[WHAT IS EXPECTED]
Filter the entries below, keeping only lines with "Jupiter".

[STORED DATA]
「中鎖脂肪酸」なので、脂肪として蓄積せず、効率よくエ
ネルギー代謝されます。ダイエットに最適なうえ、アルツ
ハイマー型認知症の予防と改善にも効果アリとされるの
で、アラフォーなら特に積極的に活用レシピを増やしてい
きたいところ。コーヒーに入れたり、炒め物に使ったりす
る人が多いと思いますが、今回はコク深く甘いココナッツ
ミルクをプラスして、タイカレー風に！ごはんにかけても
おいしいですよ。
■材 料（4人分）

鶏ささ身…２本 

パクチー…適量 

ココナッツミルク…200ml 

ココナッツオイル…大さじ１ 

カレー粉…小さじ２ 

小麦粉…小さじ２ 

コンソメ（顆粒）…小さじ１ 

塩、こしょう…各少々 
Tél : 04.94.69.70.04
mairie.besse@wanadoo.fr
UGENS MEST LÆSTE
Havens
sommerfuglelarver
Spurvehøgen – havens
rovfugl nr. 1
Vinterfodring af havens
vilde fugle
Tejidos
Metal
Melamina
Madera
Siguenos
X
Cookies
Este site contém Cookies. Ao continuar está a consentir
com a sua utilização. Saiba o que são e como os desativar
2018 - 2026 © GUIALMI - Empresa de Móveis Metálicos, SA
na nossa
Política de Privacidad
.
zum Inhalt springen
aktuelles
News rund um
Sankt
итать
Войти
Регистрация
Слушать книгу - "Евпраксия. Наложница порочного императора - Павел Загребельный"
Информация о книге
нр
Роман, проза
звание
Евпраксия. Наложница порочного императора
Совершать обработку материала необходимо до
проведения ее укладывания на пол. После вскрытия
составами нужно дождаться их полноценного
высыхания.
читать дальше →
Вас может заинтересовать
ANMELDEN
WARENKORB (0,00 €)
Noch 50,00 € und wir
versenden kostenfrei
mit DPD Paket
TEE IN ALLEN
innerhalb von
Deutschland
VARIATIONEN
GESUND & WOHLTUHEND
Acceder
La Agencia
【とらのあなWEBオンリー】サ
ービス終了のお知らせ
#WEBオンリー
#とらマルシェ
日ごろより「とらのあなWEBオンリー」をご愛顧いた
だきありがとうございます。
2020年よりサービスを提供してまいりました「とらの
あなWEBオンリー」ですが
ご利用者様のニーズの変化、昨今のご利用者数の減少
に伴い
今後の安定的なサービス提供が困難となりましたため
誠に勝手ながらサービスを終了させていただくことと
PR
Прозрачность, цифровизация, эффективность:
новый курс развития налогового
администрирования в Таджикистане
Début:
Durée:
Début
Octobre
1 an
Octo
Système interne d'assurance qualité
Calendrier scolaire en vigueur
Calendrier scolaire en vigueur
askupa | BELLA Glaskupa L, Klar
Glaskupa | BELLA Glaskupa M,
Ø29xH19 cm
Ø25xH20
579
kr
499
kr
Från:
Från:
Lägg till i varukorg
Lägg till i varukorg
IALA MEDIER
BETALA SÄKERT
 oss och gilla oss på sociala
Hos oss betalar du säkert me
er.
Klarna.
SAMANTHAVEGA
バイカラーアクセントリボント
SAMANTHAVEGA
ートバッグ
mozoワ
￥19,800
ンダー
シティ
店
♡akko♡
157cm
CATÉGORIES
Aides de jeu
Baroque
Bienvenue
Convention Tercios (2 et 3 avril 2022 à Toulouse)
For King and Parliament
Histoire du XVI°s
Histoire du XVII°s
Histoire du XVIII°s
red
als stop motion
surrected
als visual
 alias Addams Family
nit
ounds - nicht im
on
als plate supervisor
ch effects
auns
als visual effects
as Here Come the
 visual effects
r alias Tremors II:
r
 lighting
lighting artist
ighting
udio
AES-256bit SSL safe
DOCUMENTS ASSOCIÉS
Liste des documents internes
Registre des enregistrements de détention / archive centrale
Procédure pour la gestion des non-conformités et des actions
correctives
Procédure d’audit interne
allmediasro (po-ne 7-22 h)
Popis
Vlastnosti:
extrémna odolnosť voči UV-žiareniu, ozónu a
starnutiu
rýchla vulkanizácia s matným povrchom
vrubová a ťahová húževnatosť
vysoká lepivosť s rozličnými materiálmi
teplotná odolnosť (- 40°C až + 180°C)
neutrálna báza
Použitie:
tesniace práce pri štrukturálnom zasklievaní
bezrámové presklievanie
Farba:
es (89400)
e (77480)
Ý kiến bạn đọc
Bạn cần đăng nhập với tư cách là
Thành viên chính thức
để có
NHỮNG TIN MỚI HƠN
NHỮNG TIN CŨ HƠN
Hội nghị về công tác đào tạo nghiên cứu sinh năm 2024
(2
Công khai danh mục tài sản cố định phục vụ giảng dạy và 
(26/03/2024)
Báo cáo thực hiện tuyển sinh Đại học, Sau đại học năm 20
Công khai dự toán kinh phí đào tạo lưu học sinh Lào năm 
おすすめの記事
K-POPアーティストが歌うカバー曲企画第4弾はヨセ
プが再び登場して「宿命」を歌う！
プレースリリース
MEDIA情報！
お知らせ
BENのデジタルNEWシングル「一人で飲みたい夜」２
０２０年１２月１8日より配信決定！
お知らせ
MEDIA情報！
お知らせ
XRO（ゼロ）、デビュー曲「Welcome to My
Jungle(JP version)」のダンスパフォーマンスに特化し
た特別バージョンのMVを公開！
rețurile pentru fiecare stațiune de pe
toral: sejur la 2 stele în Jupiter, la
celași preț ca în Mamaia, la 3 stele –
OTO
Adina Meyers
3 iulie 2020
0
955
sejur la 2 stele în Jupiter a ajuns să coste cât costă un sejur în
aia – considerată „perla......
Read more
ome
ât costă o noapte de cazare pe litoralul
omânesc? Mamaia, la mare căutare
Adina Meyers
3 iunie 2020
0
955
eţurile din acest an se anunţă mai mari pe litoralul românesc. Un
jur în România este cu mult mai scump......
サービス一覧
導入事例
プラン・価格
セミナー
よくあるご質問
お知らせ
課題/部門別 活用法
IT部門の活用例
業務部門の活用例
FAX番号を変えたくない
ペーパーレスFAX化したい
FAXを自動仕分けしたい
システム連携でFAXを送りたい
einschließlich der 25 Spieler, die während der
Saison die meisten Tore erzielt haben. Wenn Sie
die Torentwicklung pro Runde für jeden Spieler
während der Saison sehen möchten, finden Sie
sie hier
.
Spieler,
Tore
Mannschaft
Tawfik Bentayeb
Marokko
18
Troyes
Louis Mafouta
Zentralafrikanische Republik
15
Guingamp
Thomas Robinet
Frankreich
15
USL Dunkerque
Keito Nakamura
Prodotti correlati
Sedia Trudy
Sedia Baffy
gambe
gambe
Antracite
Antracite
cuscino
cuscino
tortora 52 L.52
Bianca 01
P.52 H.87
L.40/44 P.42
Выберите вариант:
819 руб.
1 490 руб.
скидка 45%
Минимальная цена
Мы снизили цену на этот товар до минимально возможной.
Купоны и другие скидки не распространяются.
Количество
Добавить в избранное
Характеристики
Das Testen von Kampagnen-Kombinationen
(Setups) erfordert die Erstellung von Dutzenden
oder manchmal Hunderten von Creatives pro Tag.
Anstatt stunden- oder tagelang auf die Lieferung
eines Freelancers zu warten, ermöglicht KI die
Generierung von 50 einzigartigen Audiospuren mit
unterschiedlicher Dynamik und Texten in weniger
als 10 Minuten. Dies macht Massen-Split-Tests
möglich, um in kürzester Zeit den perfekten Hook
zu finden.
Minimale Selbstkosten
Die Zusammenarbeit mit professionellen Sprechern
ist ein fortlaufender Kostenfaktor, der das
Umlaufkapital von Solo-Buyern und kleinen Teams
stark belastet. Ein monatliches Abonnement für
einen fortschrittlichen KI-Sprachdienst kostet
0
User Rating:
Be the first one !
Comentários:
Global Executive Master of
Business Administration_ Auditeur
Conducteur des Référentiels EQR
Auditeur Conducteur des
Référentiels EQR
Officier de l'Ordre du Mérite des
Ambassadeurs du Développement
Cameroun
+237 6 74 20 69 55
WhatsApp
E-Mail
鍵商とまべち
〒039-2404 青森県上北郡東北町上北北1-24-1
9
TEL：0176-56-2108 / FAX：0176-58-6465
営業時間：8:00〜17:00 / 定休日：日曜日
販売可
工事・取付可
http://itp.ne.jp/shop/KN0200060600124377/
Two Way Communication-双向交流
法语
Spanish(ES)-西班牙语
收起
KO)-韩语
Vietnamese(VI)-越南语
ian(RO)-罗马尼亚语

[TASK ANSWER]
toral: sejur la 2 stele în Jupiter, la
sejur la 2 stele în Jupiter a ajuns să coste cât costă un sejur în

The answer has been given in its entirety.